__WORK TO COMPLETE__
Write out the records below once more, exactly as they stand.
━━━ EXTRACTED ENTRIES ━━━
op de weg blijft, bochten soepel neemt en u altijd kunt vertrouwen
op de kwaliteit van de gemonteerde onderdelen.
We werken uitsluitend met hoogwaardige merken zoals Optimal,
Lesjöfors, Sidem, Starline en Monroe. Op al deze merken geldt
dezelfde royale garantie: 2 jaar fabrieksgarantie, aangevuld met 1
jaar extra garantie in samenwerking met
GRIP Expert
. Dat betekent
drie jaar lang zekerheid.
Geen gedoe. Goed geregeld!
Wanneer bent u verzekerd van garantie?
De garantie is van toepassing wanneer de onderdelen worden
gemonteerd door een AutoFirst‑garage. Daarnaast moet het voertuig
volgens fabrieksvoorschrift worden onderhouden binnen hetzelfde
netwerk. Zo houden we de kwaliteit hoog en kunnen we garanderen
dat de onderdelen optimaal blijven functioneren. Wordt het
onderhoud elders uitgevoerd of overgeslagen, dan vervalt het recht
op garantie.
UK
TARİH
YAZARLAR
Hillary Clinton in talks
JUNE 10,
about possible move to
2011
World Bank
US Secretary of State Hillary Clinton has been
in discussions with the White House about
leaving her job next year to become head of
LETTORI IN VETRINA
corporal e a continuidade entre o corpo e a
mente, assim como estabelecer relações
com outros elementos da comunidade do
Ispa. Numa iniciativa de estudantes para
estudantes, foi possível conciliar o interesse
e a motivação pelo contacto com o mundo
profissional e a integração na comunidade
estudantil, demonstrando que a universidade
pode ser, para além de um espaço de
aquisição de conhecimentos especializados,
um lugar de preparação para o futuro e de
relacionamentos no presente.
━━━
__COMPLETED TASK__
op de weg blijft, bochten soepel neemt en u altijd kunt vertrouwen
op de kwaliteit van de gemonteerde onderdelen.
We werken uitsluitend met hoogwaardige merken zoals Optimal,
Lesjöfors, Sidem, Starline en Monroe. Op al deze merken geldt
dezelfde royale garantie: 2 jaar fabrieksgarantie, aangevuld met 1
jaar extra garantie in samenwerking met
GRIP Expert
. Dat betekent
drie jaar lang zekerheid.
Geen gedoe. Goed geregeld!
Wanneer bent u verzekerd van garantie?
De garantie is van toepassing wanneer de onderdelen worden
gemonteerd door een AutoFirst‑garage. Daarnaast moet het voertuig
volgens fabrieksvoorschrift worden onderhouden binnen hetzelfde
netwerk. Zo houden we de kwaliteit hoog en kunnen we garanderen
dat de onderdelen optimaal blijven functioneren. Wordt het
onderhoud elders uitgevoerd of overgeslagen, dan vervalt het recht
op garantie.
UK
TARİH
YAZARLAR
Hillary Clinton in talks
JUNE 10,
about possible move to
2011
World Bank
US Secretary of State Hillary Clinton has been
in discussions with the White House about
leaving her job next year to become head of
LETTORI IN VETRINA
corporal e a continuidade entre o corpo e a
mente, assim como estabelecer relações
com outros elementos da comunidade do
Ispa. Numa iniciativa de estudantes para
estudantes, foi possível conciliar o interesse
e a motivação pelo contacto com o mundo
profissional e a integração na comunidade
estudantil, demonstrando que a universidade
pode ser, para além de um espaço de
aquisição de conhecimentos especializados,
um lugar de preparação para o futuro e de
relacionamentos no presente.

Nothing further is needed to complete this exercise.